WSJ, By SALLY BEATTY, September 29, 2006; Page W2
"Establishing land rights for the poor in developing nations turned into the sleeper issue at the second annual Clinton Global Initiative in Manhattan last week, where celebrities, heads of state and the super-rich gathered to raise funds to help solve the world's problems.
"Former President Bill Clinton secured commitments totaling $7.3 billion at this year's conference, up from $2.5 billion last year. But the buzz in the hallways centered on a topic that until recently most philanthropists all but ignored: registering poor people's property so they could borrow against it to build businesses, pay taxes or for other purposes. Many citizens of developing countries don't formally have title to their land, and many economists -- including Peruvian economist Hernando de Soto, another conference attendee -- see this as a key source of urban poverty. According to Mr. de Soto's research, the value of unregistered land in developing countries totals over $9 trillion. Mr. Clinton told the audience that these assets 'cannot be converted into collateral for loans -- wealth locked-up and locked-down -- keeping people in grinding poverty instead of being an asset that can lift them up.' Up to 85% of urban land parcels in the developing world are unregistered, Mr. Clinton said, citing Mr. de Soto's research.

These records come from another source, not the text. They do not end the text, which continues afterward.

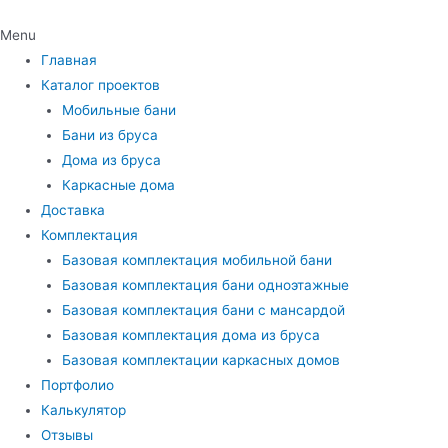
Menu
Главная
Каталог проектов
Мобильные бани
Бани из бруса
Дома из бруса
Каркасные дома
Доставка
Комплектация
Базовая комплектация мобильной бани
Базовая комплектация бани одноэтажные
Базовая комплектация бани с мансардой
Базовая комплектация дома из бруса
Базовая комплектации каркасных домов
Портфолио
Калькулятор
Отзывы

"But standing in the way of widespread land-ownership records are insufficient legal frameworks, confusing procedures and corrupt property registries. And establishing land ownership is all but impossible in communist and socialist countries, where property usually is owned by the state, said John Bryant, chief executive of Operation Hope, a nonprofit in Los Angeles that provides financial services to the poor.
"Calling land ownership 'the cornerstone of economic stability in any region,' Craig DeRoy, president of First American Corp., a seller of title-insurance and credit information, said his company would commit $1 million in cash and in-kind services to develop a 'template' to give the poor in developing countries a way to establish land titles.
"More foundations are beginning to think about land ownership. Patty Stonesifer, chief executive of the giant Bill & Melinda Gates Foundation and another conference attendee, called the discussion about land registration 'intriguing.' Though her group hasn't announced any involvement in the effort, it said earlier this year it will move into funding financial services for the poor."